# TASK DATA:
══════════════════════════════
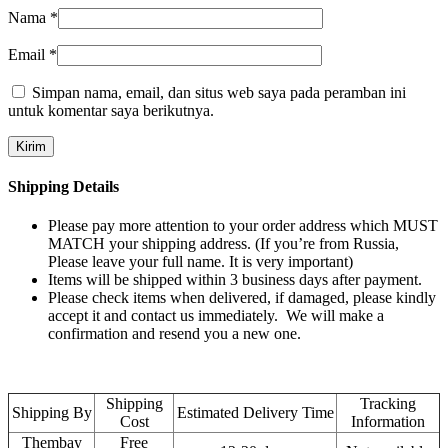
Nama
*
Email
*
Simpan nama, email, dan situs web saya pada peramban ini
untuk komentar saya berikutnya.
Shipping Details
Please pay more attention to your order address which MUST
MATCH your shipping address. (If you’re from Russia,
Please leave your full name. It is very important)
Items will be shipped within 3 business days after payment.
Please check items when delivered, if damaged, please kindly
accept it and contact us immediately. We will make a
confirmation and resend you a new one.
Shipping
Tracking
Shipping By
Estimated Delivery Time
Cost
Information
Thembay
Free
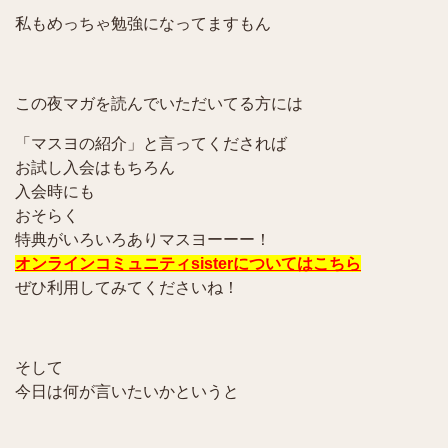
私もめっちゃ勉強になってますもん
この夜マガを読んでいただいてる方には
「マスヨの紹介」と言ってくだされば
お試し入会はもちろん
入会時にも
おそらく
特典がいろいろありマスヨーーー！
オンラインコミュニティsisterについてはこちら
ぜひ利用してみてくださいね！
そして
今日は何が言いたいかというと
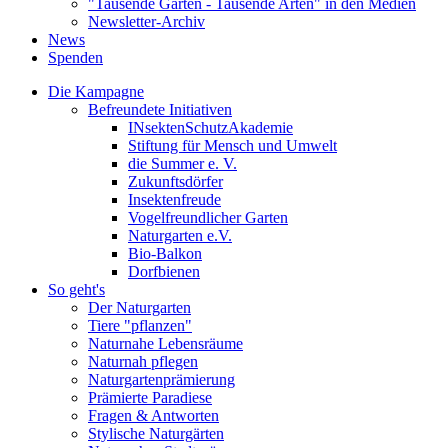
"Tausende Gärten - Tausende Arten" in den Medien
Newsletter-Archiv
News
Spenden
Die Kampagne
Befreundete Initiativen
INsektenSchutzAkademie
Stiftung für Mensch und Umwelt
die Summer e. V.
Zukunftsdörfer
Insektenfreude
Vogelfreundlicher Garten
Naturgarten e.V.
Bio-Balkon
Dorfbienen
So geht's
Der Naturgarten
Tiere "pflanzen"
Naturnahe Lebensräume
Naturnah pflegen
Naturgartenprämierung
Prämierte Paradiese
Fragen & Antworten
Stylische Naturgärten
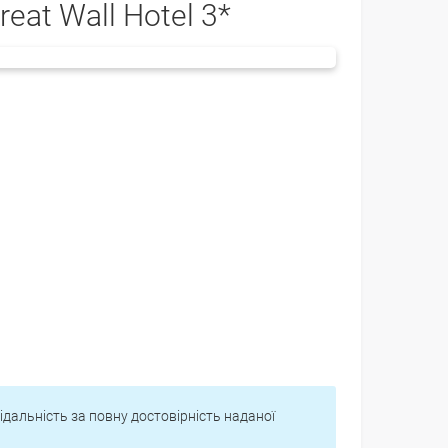
reat Wall Hotel 3*
відальність за повну достовірність наданої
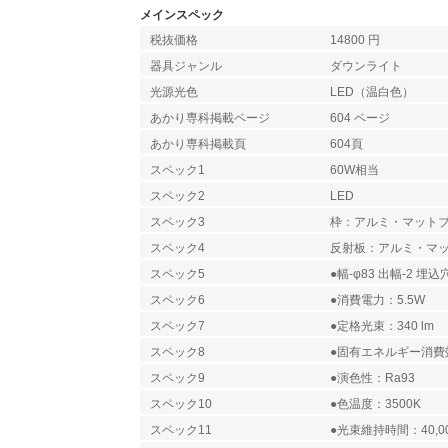
メインスペック
税抜価格
14800 円
器具ジャンル
ダウンライト
光源光色
LED（温白色）
あかり専科掲載ページ
604 ページ
あかり専科掲載頁
604頁
スペック1
60W相当
スペック2
LED
スペック3
枠：アルミ・マット
スペック4
反射板：アルミ・マ
スペック5
●幅-φ83 出幅-2 埋込穴
スペック6
●消費電力：5.5W
スペック7
●定格光束：340 lm
スペック8
●固有エネルギー消費効率
スペック9
●演色性：Ra93
スペック10
●色温度：3500K
スペック11
●光束維持時間：40,0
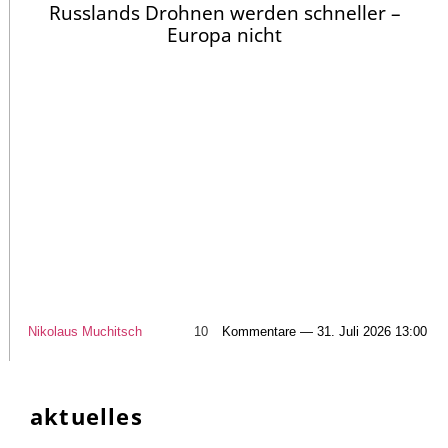
Russlands Drohnen werden schneller –
Europa nicht
Nikolaus Muchitsch
10
Kommentare — 31. Juli 2026 13:00
aktuelles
══════════════════════════════
# THE TASK:
Every entry above is to be repeated word for word, with all pictures omitted.

# THE COMPLETED TASK:
Nama
*
Email
*
Simpan nama, email, dan situs web saya pada peramban ini
untuk komentar saya berikutnya.
Shipping Details
Please pay more attention to your order address which MUST
MATCH your shipping address. (If you’re from Russia,
Please leave your full name. It is very important)
Items will be shipped within 3 business days after payment.
Please check items when delivered, if damaged, please kindly
accept it and contact us immediately. We will make a
confirmation and resend you a new one.
Shipping
Tracking
Shipping By
Estimated Delivery Time
Cost
Information
Thembay
Free
私もめっちゃ勉強になってますもん
この夜マガを読んでいただいてる方には
「マスヨの紹介」と言ってくだされば
お試し入会はもちろん
入会時にも
おそらく
特典がいろいろありマスヨーーー！
オンラインコミュニティsisterについてはこちら
ぜひ利用してみてくださいね！
そして
今日は何が言いたいかというと
"Tausende Gärten - Tausende Arten" in den Medien
Newsletter-Archiv
News
Spenden
Die Kampagne
Befreundete Initiativen
INsektenSchutzAkademie
Stiftung für Mensch und Umwelt
die Summer e. V.
Zukunftsdörfer
Insektenfreude
Vogelfreundlicher Garten
Naturgarten e.V.
Bio-Balkon
Dorfbienen
So geht's
Der Naturgarten
Tiere "pflanzen"
Naturnahe Lebensräume
Naturnah pflegen
Naturgartenprämierung
Prämierte Paradiese
Fragen & Antworten
Stylische Naturgärten
reat Wall Hotel 3*
відальність за повну достовірність наданої
メインスペック
税抜価格
14800 円
器具ジャンル
ダウンライト
光源光色
LED（温白色）
あかり専科掲載ページ
604 ページ
あかり専科掲載頁
604頁
スペック1
60W相当
スペック2
LED
スペック3
枠：アルミ・マット
スペック4
反射板：アルミ・マ
スペック5
●幅-φ83 出幅-2 埋込穴
スペック6
●消費電力：5.5W
スペック7
●定格光束：340 lm
スペック8
●固有エネルギー消費効率
スペック9
●演色性：Ra93
スペック10
●色温度：3500K
スペック11
●光束維持時間：40,0
Russlands Drohnen werden schneller –
Europa nicht
Nikolaus Muchitsch
10
Kommentare — 31. Juli 2026 13:00
aktuelles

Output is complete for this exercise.